From February 2002 through September 2006, nightly 6 and 11 o'clock newscasts originated from WJHL and were simulcast on both WKPT and WJHL in a news share agreement. In situations where one station was off (due to network run over or other circumstances), the news was broadcast on the other station at the correct time.

Starting in September 2006, WJHL's nightly 11 o'clock broadcast was repeated on WKPT at or around 1:06 in the morning. In addition, a five-minute news and weather summary was provided at 11:30 p.m. to accommodate for the gap between the end of syndicated programming and the beginning of Nightline. At some point, this programming was dropped. Also, WJHL's weekday Noon show had been repeated on WAPK and WKPT-DT3 / WOPI-CA on a half-hour delay at 12:30. Like all RTV affiliates in the Eastern Time Zone, that station also aired Daytime weekday mornings at 9.

In 2009, WKPT began airing local news and weather briefs that were taped in advance using the resources of its sister radio stations. It eventually relaunched a small news department in 2010 with the debut of two weeknight news and weather updates that included a five-minute cut-in at 6:25 and an eight-minute brief at 11, featuring news anchor Cyrus Fees. In March 2012, these cut-ins began resembling abbreviated newscasts featuring contributions from the first reporter hired by WKPT-TV in its modern reincarnation, Ashton Bishop. Corresponding with the format change, the early weeknight update moved to 6 preceding ABC World News Tonight. In addition, local news and weather cut-ins were added at :25 and :55 past the hour on weekday mornings during Good Morning America (from 7 to 9 a.m.). All of the aforementioned programming aired in high definition under the branding 19 WKPT News. After hiring more personnel, WKPT resumed traditional full-length newscasts (which were seen weeknights at 6 and 11) on March 4, 2013, with anchors Jim Bailey and Liz Marrs. In 2013 morning cut-in anchor Ashton Bishop was named as the new co-anchor for the 6 and 11 newscasts with Bailey.
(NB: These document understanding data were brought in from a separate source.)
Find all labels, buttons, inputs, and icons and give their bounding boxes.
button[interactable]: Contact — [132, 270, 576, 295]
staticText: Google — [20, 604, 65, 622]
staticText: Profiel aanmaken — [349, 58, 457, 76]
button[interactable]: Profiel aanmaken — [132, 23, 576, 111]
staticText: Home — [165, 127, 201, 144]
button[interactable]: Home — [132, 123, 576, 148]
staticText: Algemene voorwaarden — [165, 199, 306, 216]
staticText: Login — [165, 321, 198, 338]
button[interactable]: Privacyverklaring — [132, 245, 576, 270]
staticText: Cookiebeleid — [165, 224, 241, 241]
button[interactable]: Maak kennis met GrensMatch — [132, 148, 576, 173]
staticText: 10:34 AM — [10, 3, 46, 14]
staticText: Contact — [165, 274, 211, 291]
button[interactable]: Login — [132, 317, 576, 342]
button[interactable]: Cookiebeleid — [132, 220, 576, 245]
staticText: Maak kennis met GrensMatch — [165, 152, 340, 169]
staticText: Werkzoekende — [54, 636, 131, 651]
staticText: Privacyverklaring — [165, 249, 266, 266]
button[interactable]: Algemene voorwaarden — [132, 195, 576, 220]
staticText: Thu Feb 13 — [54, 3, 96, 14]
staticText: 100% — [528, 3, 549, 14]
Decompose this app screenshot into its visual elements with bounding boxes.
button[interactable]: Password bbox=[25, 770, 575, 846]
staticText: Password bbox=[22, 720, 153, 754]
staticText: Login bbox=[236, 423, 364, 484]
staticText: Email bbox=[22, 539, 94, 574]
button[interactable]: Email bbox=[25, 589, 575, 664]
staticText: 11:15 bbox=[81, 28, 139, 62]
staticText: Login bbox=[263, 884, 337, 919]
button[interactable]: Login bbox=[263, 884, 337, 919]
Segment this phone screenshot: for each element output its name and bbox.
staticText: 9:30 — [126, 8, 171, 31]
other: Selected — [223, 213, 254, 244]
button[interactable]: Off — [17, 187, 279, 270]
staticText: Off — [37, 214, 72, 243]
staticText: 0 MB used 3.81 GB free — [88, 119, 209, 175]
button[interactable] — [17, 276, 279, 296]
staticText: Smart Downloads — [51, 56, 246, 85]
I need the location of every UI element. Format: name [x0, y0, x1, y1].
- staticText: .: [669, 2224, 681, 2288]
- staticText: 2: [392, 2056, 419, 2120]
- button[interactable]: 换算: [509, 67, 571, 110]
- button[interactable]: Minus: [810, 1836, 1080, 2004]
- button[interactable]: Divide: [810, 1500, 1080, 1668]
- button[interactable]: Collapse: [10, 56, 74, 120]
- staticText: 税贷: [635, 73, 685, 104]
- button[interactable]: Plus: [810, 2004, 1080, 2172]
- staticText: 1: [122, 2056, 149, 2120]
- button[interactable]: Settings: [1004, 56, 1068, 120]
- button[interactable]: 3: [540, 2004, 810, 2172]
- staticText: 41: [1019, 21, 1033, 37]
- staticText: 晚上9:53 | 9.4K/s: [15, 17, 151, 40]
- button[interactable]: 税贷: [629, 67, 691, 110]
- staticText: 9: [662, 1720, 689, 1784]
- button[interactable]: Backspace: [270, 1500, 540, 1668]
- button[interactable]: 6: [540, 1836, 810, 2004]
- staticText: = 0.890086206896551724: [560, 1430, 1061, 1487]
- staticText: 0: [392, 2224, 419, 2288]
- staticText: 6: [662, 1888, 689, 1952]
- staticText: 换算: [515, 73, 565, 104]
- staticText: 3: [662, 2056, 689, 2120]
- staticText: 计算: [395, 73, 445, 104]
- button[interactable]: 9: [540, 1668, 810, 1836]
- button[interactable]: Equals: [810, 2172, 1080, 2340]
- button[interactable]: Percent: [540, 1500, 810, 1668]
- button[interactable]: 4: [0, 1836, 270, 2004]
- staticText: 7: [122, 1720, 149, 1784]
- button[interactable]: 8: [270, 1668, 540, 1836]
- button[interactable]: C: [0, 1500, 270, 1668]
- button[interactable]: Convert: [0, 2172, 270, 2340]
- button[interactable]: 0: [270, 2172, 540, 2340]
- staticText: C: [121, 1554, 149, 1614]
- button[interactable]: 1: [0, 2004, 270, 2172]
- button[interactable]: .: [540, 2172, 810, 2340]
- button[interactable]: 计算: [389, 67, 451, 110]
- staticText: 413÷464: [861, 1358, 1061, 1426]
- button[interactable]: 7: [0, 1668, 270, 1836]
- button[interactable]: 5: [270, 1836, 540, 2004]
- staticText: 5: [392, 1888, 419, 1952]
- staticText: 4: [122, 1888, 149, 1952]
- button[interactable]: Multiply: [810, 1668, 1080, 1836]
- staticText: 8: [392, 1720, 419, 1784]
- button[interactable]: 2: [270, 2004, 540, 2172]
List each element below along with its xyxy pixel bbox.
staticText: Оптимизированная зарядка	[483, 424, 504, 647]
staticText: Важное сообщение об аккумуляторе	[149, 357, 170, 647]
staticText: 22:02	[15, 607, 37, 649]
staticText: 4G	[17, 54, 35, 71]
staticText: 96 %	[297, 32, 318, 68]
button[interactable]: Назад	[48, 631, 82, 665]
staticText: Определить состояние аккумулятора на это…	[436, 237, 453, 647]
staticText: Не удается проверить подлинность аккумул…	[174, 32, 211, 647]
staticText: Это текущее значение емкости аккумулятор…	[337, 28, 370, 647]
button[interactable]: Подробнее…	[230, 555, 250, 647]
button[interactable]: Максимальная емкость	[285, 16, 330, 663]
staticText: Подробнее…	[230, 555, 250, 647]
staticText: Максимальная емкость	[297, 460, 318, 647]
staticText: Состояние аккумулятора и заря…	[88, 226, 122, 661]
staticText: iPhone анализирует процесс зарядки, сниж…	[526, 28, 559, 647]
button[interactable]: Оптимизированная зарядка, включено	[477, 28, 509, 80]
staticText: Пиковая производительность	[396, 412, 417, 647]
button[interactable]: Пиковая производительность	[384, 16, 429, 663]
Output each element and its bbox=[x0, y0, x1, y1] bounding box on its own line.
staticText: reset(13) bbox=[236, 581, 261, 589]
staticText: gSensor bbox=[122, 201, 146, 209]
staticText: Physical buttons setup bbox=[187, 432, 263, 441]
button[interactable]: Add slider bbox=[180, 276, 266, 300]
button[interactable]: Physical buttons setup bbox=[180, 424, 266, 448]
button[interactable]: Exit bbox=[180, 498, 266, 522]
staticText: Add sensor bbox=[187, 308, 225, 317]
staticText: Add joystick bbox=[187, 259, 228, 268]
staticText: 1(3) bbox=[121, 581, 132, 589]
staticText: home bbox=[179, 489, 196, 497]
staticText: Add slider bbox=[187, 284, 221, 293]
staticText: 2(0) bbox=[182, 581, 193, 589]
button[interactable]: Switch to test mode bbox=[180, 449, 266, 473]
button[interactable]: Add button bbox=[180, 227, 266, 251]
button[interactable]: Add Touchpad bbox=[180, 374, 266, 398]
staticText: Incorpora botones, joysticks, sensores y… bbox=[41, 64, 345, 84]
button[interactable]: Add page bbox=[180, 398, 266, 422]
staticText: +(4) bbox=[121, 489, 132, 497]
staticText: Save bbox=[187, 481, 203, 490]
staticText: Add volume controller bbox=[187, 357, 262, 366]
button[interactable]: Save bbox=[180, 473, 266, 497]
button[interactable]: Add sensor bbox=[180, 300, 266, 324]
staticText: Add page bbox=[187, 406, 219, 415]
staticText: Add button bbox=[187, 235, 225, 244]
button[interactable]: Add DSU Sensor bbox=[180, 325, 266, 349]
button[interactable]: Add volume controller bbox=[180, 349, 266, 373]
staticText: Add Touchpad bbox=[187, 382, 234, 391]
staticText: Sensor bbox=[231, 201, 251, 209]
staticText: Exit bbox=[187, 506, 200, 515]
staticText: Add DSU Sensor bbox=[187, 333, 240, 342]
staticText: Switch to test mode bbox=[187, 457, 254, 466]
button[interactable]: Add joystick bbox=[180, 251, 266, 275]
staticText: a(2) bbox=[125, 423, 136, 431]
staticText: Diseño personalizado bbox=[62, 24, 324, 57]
Following the announcement that it would lose its ABC affiliation, WKPT also announced that it would shut down its news department at the same time, owing to the "tough financial challenge" the station would face in running news without an affiliation with a major network. The news operation officially shut down January 29, 2016, with the final episode of A Closer Look aired on January 31, 2016.

==Technical information==

===Subchannels===
The station's signal is multiplexed:

Subchannels of WKPT-TV
| Channel | Res. | Short name | Programming |
| 19.1 | 720p | COZI | Cozi TV |
| 19.2 | MeTV | MeTV (WAPK-CD) |
| 19.3 | 480i | LAFF | Laff |
| 19.4 | IonMyst | Ion Mystery |
| 19.5 | StartTV | Start TV |
| 19.6 | Movies! | Movies! |
| 19.7 | CourtTV | Court TV |
| 19.8 | Toons | MeTV Toons |

===Translators===
- ' 23 Abingdon, VA
- ' 11 Kingsport
- ' 22 Kingsport

===Analog-to-digital conversion===
WKPT-TV shut down its analog signal, over UHF channel 19, on June 12, 2009, the official date on which full-power television stations in the United States transitioned from analog to digital broadcasts under federal mandate. The station's digital signal remained on its pre-transition UHF channel 27, using virtual channel 19.